Cologne, Germany -- In what is certainly not the last presentation on three-dimensional printing technology and its uncertain role in the future of commerce, a German technologist explained why we will someday be producing goods in the living room.
The revolution in 3-D printing -- the process of making a three-dimensional solid object out of digital information -- is likely to develop slowly, he said, as efficiencies in design compound over time, making 3-D-printing machines easier to own and operate.
The topic was addressed at the Internationale Eisenwarenmesse (International Hardware Fair) here in Cologne, Germany, as part of a series of "Eisenforum" presentations, ranging from marketing to management.

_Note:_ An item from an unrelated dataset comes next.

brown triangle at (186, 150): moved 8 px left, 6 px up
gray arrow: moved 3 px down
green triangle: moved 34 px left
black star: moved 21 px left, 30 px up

Currently in the realm of professional (and expensive) programmers, the revolution in 3-D printing has a long way to go before it becomes common, according to Michael Schubert of Munich-based 3-D-printing pioneer Produktredaktion.
Still, Schubert offered his thoughts on what the end game might look like. A homeowner would probably not design a product from scratch, nor enter it into mass production. Rather, he or she might be able to improve upon an existing product by adding pieces or personalizing their products. He showed slides of examples, including a bird feeder and a customized power drill.
Schubert also suggested that 3-D printing might have a home in retail stores as a "shop within a shop" where consumers can benefit from the technology in a retail setting.
As Apple invented a new culture for users with its iPhone and iPad, so too, one would expect a culture to develop around the possibilities of 3-D printing, he said.